▸ **Task goal**
Please copy out the entries below exactly, beginning with the line that contains "以日本、歐洲、米其林美食為主，觸角在國外，台灣" and ending with the line that contains "灣要拚的機會所在。」盛治仁說。", and include nothing outside that span.

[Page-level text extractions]
Segment Open

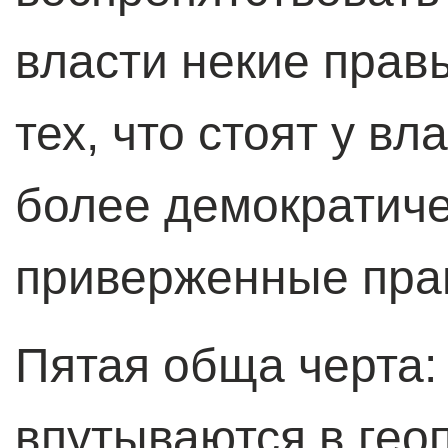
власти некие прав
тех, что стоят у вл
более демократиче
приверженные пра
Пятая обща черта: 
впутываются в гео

Segment Closed
Segment Open

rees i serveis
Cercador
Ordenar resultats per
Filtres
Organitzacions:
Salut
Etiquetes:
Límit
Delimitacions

Segment Closed
Segment Open

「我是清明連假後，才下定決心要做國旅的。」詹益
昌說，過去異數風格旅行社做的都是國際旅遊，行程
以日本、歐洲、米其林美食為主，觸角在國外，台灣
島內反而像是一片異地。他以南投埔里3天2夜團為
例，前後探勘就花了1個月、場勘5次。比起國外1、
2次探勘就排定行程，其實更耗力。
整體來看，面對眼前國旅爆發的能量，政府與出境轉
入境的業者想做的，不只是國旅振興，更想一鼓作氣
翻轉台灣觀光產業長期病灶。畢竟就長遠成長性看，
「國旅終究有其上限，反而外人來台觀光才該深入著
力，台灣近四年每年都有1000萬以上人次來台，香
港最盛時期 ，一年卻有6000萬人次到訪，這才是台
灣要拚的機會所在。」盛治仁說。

Segment Closed

▸ **Finished task**
以日本、歐洲、米其林美食為主，觸角在國外，台灣
島內反而像是一片異地。他以南投埔里3天2夜團為
例，前後探勘就花了1個月、場勘5次。比起國外1、
2次探勘就排定行程，其實更耗力。
整體來看，面對眼前國旅爆發的能量，政府與出境轉
入境的業者想做的，不只是國旅振興，更想一鼓作氣
翻轉台灣觀光產業長期病灶。畢竟就長遠成長性看，
「國旅終究有其上限，反而外人來台觀光才該深入著
力，台灣近四年每年都有1000萬以上人次來台，香
港最盛時期 ，一年卻有6000萬人次到訪，這才是台
灣要拚的機會所在。」盛治仁說。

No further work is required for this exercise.